76 The question was whether Vulcan was liable to indemnify Pentax in the respect of this liability.
77 The insuring clause relevantly obliged Vulcan to indemnify Pentax in respect of sums which Pentax "shall become legally obligated to pay for or in respect of…personal injury…suffered…by any person…caused by…an occurrence…in connection with" the project.
78 The insurance policy contained a relevant exclusion of "liability…for personal injury sustained by any person arising out of and in the course of his/her employment by the insured…where claims for such personal injury are brought directly against the insured by an employee of that insured".

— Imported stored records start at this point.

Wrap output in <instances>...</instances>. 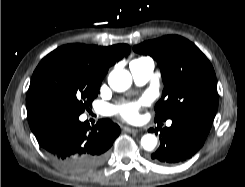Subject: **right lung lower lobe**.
Segmentation results:
<instances>
[{"label": "right lung lower lobe", "instance_id": "right-lung-lower-lobe-1", "mask_svg": "<svg viewBox=\"0 0 245 187\" xmlns=\"http://www.w3.org/2000/svg\"><path fill=\"white\" fill-rule=\"evenodd\" d=\"M78 117L68 112H54L31 122L30 128L52 161L65 170L81 173L105 161L120 128L106 119L91 127Z\"/></svg>", "mask_w": 245, "mask_h": 187}]
</instances>
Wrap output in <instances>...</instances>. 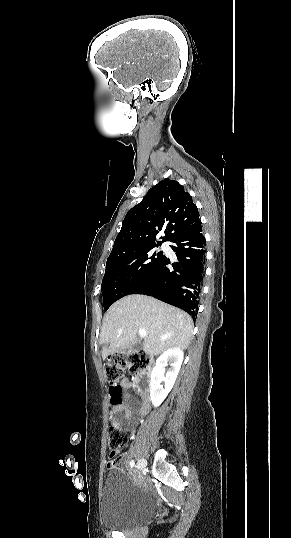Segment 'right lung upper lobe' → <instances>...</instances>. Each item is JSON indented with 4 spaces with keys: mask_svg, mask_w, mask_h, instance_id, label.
I'll return each mask as SVG.
<instances>
[{
    "mask_svg": "<svg viewBox=\"0 0 291 538\" xmlns=\"http://www.w3.org/2000/svg\"><path fill=\"white\" fill-rule=\"evenodd\" d=\"M200 222L198 208L177 181L164 179L152 187L126 214L108 258L147 246L160 245ZM164 229L162 241L156 235Z\"/></svg>",
    "mask_w": 291,
    "mask_h": 538,
    "instance_id": "1",
    "label": "right lung upper lobe"
}]
</instances>
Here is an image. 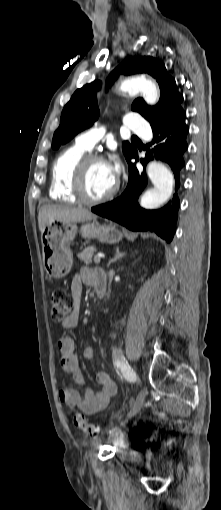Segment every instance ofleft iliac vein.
Segmentation results:
<instances>
[{"instance_id": "4c4485c4", "label": "left iliac vein", "mask_w": 221, "mask_h": 510, "mask_svg": "<svg viewBox=\"0 0 221 510\" xmlns=\"http://www.w3.org/2000/svg\"><path fill=\"white\" fill-rule=\"evenodd\" d=\"M146 392L145 389L142 388L136 398V401L134 402L131 410L129 411L127 417L131 418L135 416L142 408L144 400H145Z\"/></svg>"}]
</instances>
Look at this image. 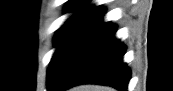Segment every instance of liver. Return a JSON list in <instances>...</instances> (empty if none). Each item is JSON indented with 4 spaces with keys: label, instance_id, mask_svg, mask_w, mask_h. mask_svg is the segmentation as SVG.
Returning a JSON list of instances; mask_svg holds the SVG:
<instances>
[{
    "label": "liver",
    "instance_id": "obj_1",
    "mask_svg": "<svg viewBox=\"0 0 173 91\" xmlns=\"http://www.w3.org/2000/svg\"><path fill=\"white\" fill-rule=\"evenodd\" d=\"M70 91H114V89L97 85H81L72 88Z\"/></svg>",
    "mask_w": 173,
    "mask_h": 91
}]
</instances>
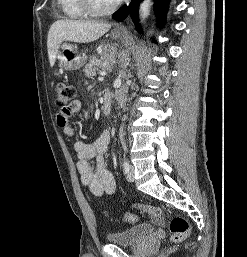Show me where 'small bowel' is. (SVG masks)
Masks as SVG:
<instances>
[{
    "label": "small bowel",
    "mask_w": 247,
    "mask_h": 257,
    "mask_svg": "<svg viewBox=\"0 0 247 257\" xmlns=\"http://www.w3.org/2000/svg\"><path fill=\"white\" fill-rule=\"evenodd\" d=\"M81 102L75 100L71 103L67 111H59L57 122L63 128L67 136L74 134V128L69 123L72 114L78 112ZM111 142V133L104 130L93 143H86L76 140L73 144L77 157V171L80 174L81 182L88 187L95 196L113 194L116 190V180L112 172L105 166L103 154L106 152ZM96 161V168L93 169L91 161Z\"/></svg>",
    "instance_id": "small-bowel-1"
}]
</instances>
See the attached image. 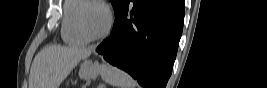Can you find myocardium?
Segmentation results:
<instances>
[{
    "label": "myocardium",
    "mask_w": 267,
    "mask_h": 88,
    "mask_svg": "<svg viewBox=\"0 0 267 88\" xmlns=\"http://www.w3.org/2000/svg\"><path fill=\"white\" fill-rule=\"evenodd\" d=\"M89 5L99 6V7L103 8L107 14V24H106L104 30L100 34L95 35V36L90 35L86 31L84 24H83V18H82L83 11ZM76 21H77L78 30H79L81 36L85 40H87V42L98 41V40L105 38L109 34V32L112 28V25H113V14H112L111 9L109 8V6L106 3L99 1V0H89L80 6L78 13H77Z\"/></svg>",
    "instance_id": "1"
}]
</instances>
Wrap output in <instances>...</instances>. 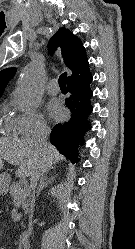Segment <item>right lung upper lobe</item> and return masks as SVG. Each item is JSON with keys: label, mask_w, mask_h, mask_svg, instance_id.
Listing matches in <instances>:
<instances>
[{"label": "right lung upper lobe", "mask_w": 135, "mask_h": 249, "mask_svg": "<svg viewBox=\"0 0 135 249\" xmlns=\"http://www.w3.org/2000/svg\"><path fill=\"white\" fill-rule=\"evenodd\" d=\"M59 47L66 67L72 75L68 77L67 84L84 79L90 74L88 59L82 42L66 28H59L48 43L50 53ZM16 68L10 67L0 72V97L8 82L12 79Z\"/></svg>", "instance_id": "cb5924a9"}]
</instances>
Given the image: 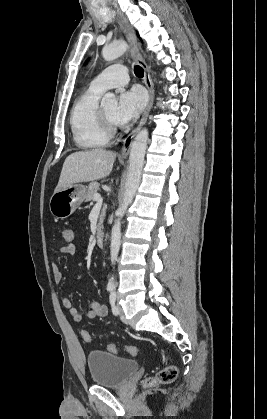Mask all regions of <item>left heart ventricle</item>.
Segmentation results:
<instances>
[{
    "label": "left heart ventricle",
    "mask_w": 267,
    "mask_h": 419,
    "mask_svg": "<svg viewBox=\"0 0 267 419\" xmlns=\"http://www.w3.org/2000/svg\"><path fill=\"white\" fill-rule=\"evenodd\" d=\"M106 115L108 116V118L113 122H115V114H116V109H117V105L115 103L113 104H109L103 107Z\"/></svg>",
    "instance_id": "obj_1"
}]
</instances>
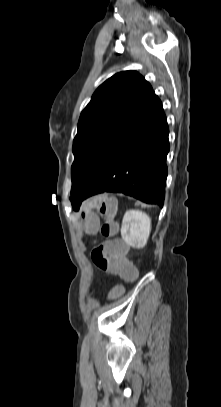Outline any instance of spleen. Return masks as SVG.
<instances>
[{"label":"spleen","mask_w":221,"mask_h":407,"mask_svg":"<svg viewBox=\"0 0 221 407\" xmlns=\"http://www.w3.org/2000/svg\"><path fill=\"white\" fill-rule=\"evenodd\" d=\"M151 232V218L140 210L126 211L122 220V239L133 248L147 244Z\"/></svg>","instance_id":"3e777b00"}]
</instances>
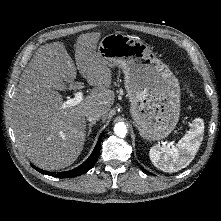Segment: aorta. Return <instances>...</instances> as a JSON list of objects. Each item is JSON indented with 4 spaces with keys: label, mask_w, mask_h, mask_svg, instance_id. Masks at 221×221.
I'll return each mask as SVG.
<instances>
[{
    "label": "aorta",
    "mask_w": 221,
    "mask_h": 221,
    "mask_svg": "<svg viewBox=\"0 0 221 221\" xmlns=\"http://www.w3.org/2000/svg\"><path fill=\"white\" fill-rule=\"evenodd\" d=\"M114 132L119 137H125L127 134V127H126L125 123L119 122V123L115 124Z\"/></svg>",
    "instance_id": "1"
}]
</instances>
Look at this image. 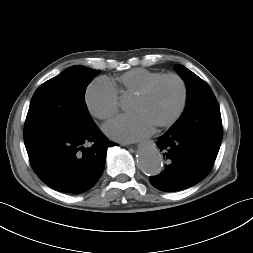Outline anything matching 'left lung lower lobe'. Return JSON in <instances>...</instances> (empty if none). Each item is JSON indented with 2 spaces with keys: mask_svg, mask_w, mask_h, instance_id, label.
<instances>
[{
  "mask_svg": "<svg viewBox=\"0 0 253 253\" xmlns=\"http://www.w3.org/2000/svg\"><path fill=\"white\" fill-rule=\"evenodd\" d=\"M222 135L221 122L203 120L172 125L157 141L167 165L160 175L150 177V183L166 192L194 186L210 173Z\"/></svg>",
  "mask_w": 253,
  "mask_h": 253,
  "instance_id": "left-lung-lower-lobe-1",
  "label": "left lung lower lobe"
}]
</instances>
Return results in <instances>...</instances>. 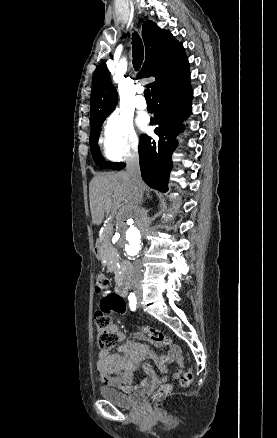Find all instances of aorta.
Returning <instances> with one entry per match:
<instances>
[{
  "label": "aorta",
  "instance_id": "1",
  "mask_svg": "<svg viewBox=\"0 0 277 438\" xmlns=\"http://www.w3.org/2000/svg\"><path fill=\"white\" fill-rule=\"evenodd\" d=\"M147 233V221L141 213L122 214L115 233L116 243L129 258H136L142 251Z\"/></svg>",
  "mask_w": 277,
  "mask_h": 438
}]
</instances>
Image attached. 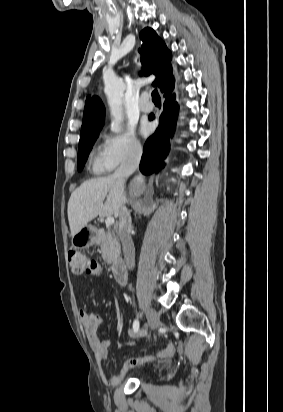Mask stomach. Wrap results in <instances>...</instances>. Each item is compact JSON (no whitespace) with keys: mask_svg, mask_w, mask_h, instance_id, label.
I'll use <instances>...</instances> for the list:
<instances>
[{"mask_svg":"<svg viewBox=\"0 0 283 412\" xmlns=\"http://www.w3.org/2000/svg\"><path fill=\"white\" fill-rule=\"evenodd\" d=\"M96 242L95 229L92 226H84L77 234H75L71 243L76 249H84L92 246Z\"/></svg>","mask_w":283,"mask_h":412,"instance_id":"stomach-1","label":"stomach"}]
</instances>
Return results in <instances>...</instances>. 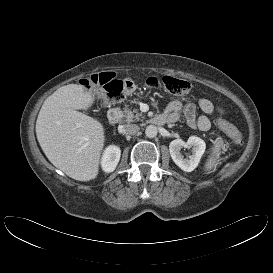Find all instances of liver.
<instances>
[{"label": "liver", "mask_w": 273, "mask_h": 273, "mask_svg": "<svg viewBox=\"0 0 273 273\" xmlns=\"http://www.w3.org/2000/svg\"><path fill=\"white\" fill-rule=\"evenodd\" d=\"M94 101L83 85H65L44 101L36 121L37 139L48 160L78 181L97 177L105 145L102 123L77 111L89 109Z\"/></svg>", "instance_id": "obj_1"}]
</instances>
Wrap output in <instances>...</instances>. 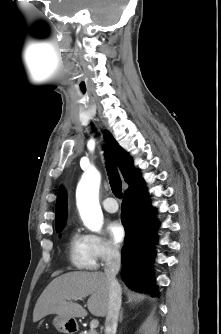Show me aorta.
Masks as SVG:
<instances>
[{
    "mask_svg": "<svg viewBox=\"0 0 221 334\" xmlns=\"http://www.w3.org/2000/svg\"><path fill=\"white\" fill-rule=\"evenodd\" d=\"M100 173L97 170L86 171L76 189V202L84 225L92 232L100 233L103 225V213L99 204Z\"/></svg>",
    "mask_w": 221,
    "mask_h": 334,
    "instance_id": "obj_1",
    "label": "aorta"
}]
</instances>
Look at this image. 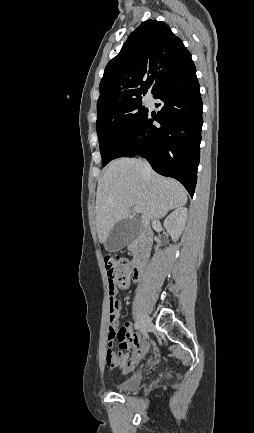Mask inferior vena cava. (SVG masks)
<instances>
[{
  "label": "inferior vena cava",
  "instance_id": "1",
  "mask_svg": "<svg viewBox=\"0 0 254 433\" xmlns=\"http://www.w3.org/2000/svg\"><path fill=\"white\" fill-rule=\"evenodd\" d=\"M145 168H146L147 170L150 169V165H149L147 162L145 163Z\"/></svg>",
  "mask_w": 254,
  "mask_h": 433
}]
</instances>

79 At paragraphs 11 and 12 of his judgment Hodgson JA said:-
"11. I note that Vulcan's main argument was that Pentax's liability to Multiplex was not a sum which Pentax became legally obligated to pay for or in respect of personal injury, because Pentax's liability to Multiplex was pursuant to a contractual indemnity. In my opinion, this liability was a sum which Pentax was legally obligated to pay "for or in respect of" personal injury; but this was so only because the width of the words "in respect of". Had the indemnity been limited to sums which Pentax was legally obligated to pay "for" personal injury, this wording would not in my opinion have extended to a contractual liability to indemnify Multiplex for its liability for the worker's personal injury.